A novel and highly sensitive method for detection of microRNA (miRNA) was developed by integration of T7 exonuclease-triggered amplification and cationic conjugated polymer (CCP) biosensing. First, a fluorescein-labeled probe was designed with the complementary sequence to the target miRNA. When target miRNA was absent in the solution, the fluorescence probe interacted with CCP through the strong electrostatic interactions, leading to the highly efficient fluorescence resonance energy transfer (FRET) from CCP to fluorescein. In the presence of target miRNA, the probe hybridized with the miRNA to form DNA/miRNA duplex hybrids. Then, T7 exonuclease digested cyclically the fluorescence probes in hybrids and triggered the enzyme amplification reaction, generating a large number of single nucleotides. Owing to the weak electrostatic interaction between CCP and the single nucleotide, the FRET from CCP to fluorescein would not take place, which effectively reduced the background and significantly enhanced the sensitivity and the dynamic range of miRNA detection. The linear range of the assay was 0.2–100 pM and the detection limit 0.08 pM was 58 times lower than that of the endonuclease-based assay. The method is simple, cost-effective, and with no need for the sophisticated instrument, and has broad application prospects for miRNA detection and early diagnosis.

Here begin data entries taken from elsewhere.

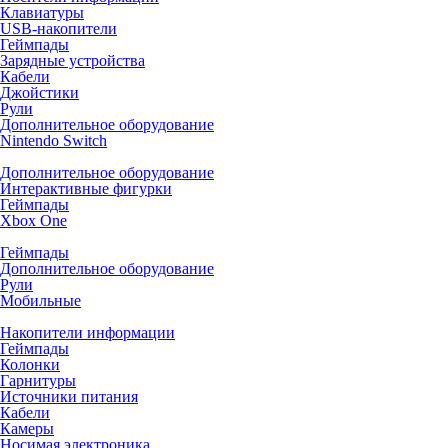
Клавиатуры
USB-накопители
Геймпады
Зарядные устройства
Кабели
Джойстики
Рули
Дополнительное оборудование
Nintendo Switch
Дополнительное оборудование
Интерактивные фигурки
Геймпады
Xbox One
Геймпады
Дополнительное оборудование
Рули
Мобильные
Накопители информации
Геймпады
Колонки
Гарнитуры
Источники питания
Кабели
Камеры
Носимая электроника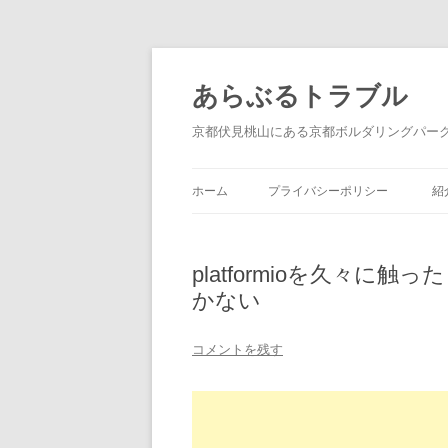
あらぶるトラブル
京都伏見桃山にある京都ボルダリングパーク ロシ
ホーム
プライバシーポリシー
紹
platformioを久々
かない
コメントを残す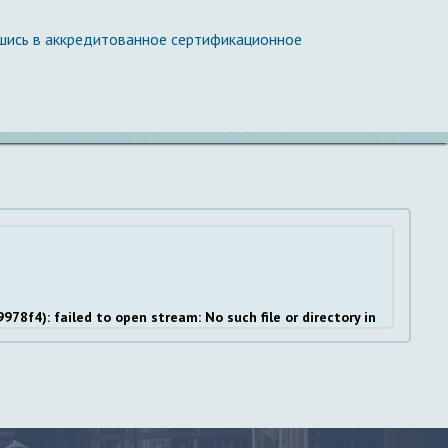
шись в аккредитованное сертификационное
f4): failed to open stream: No such file or directory in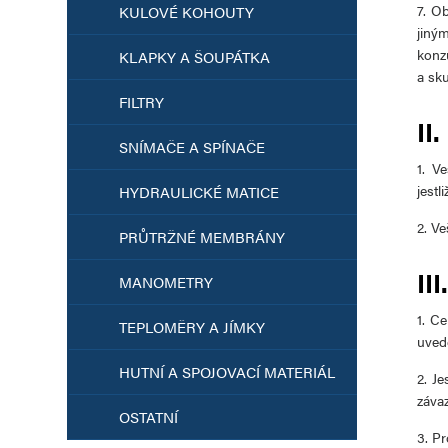
7. O
KULOVÉ KOHOUTY
jiný
konz
KLAPKY A ŠOUPÁTKA
a sk
FILTRY
II
SNÍMAČE A SPÍNAČE
1. V
jestl
HYDRAULICKÉ MATICE
2. V
PRŮTRŽNÉ MEMBRÁNY
II
MANOMETRY
1. C
TEPLOMĚRY A JÍMKY
uved
HUTNÍ A SPOJOVACÍ MATERIÁL
2. J
závaz
OSTATNÍ
3. P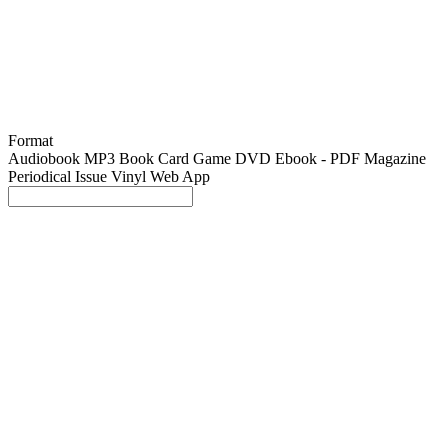
Format
Audiobook MP3
Book
Card Game
DVD
Ebook - PDF
Magazine
Periodical Issue
Vinyl
Web App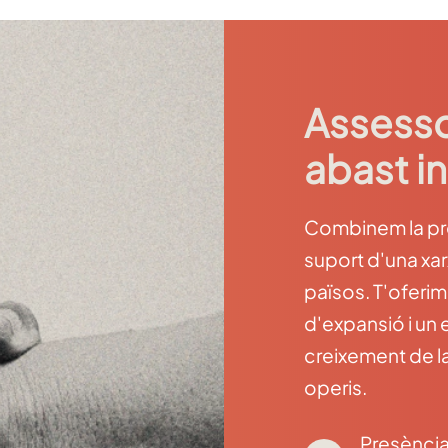
Assesso
abast i
Combinem la prox
suport d'una xa
països. T'oferim
d'expansió i un
creixement de l
operis.
Presència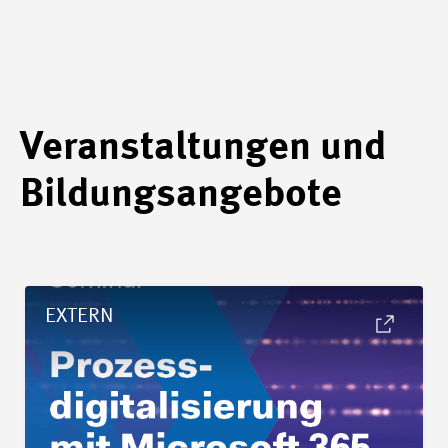
Veranstaltungen und
Bildungsangebote
Details Seminar «Prozessdigitalisierung mit Microsoft 365»
EXTERN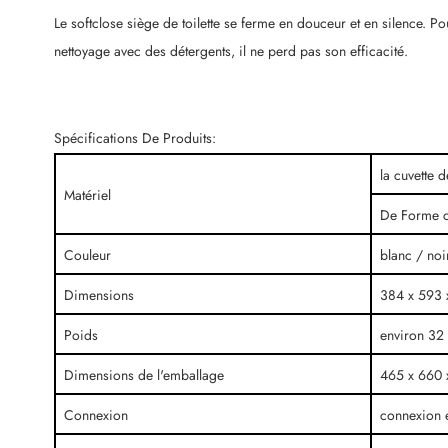
Le softclose siège de toilette se ferme en douceur et en silence. 
nettoyage avec des détergents, il ne perd pas son efficacité.
Spécifications De Produits:
la cuvette d
Matériel
De Forme ca
Couleur
blanc / noi
Dimensions
384 x 593 
Poids
environ 32 
Dimensions de l'emballage
465 x 660
Connexion
connexion é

通过整合T7核酸外切酶触发的扩增和阳离子共轭聚合物（CCP）的生物传感，开发了一种检测microRNA（miRNA）的新颖且高度灵敏的方法。首先，设计了荧光素标记的探针，该探针具有与靶标miRNA的互补序列。当溶液中不存在目标miRNA时，荧光探针会通过强的静电相互作用与CCP相互作用，从而导致从CCP到荧光素的高效荧光共振能量转移（FRET）。在存在靶标miRNA的情况下，探针与miRNA杂交形成DNA / miRNA双链体杂交体。然后，T7核酸外切酶循环消化杂交物中的荧光探针并引发酶扩增反应，生成大量的单核苷酸。由于CCP与单核苷酸之间的弱静电相互作用，因此不会发生CCP与荧光素之间的FRET，从而有效地减少了背景，并显着提高了miRNA检测的灵敏度和动态范围。测定的线性范围为0.2–100 pM，检出限为0.08 pM，比基于核酸内切酶的测定低58倍。该方法简便，经济，不需要复杂的仪器，在miRNA检测和早期诊断方面具有广阔的应用前景。08 pM比基于核酸内切酶的测定低58倍。该方法简便，经济，不需要复杂的仪器，在miRNA检测和早期诊断方面具有广阔的应用前景。08 pM比基于核酸内切酶的测定低58倍。该方法简便，经济，不需要复杂的仪器，在miRNA检测和早期诊断方面具有广阔的应用前景。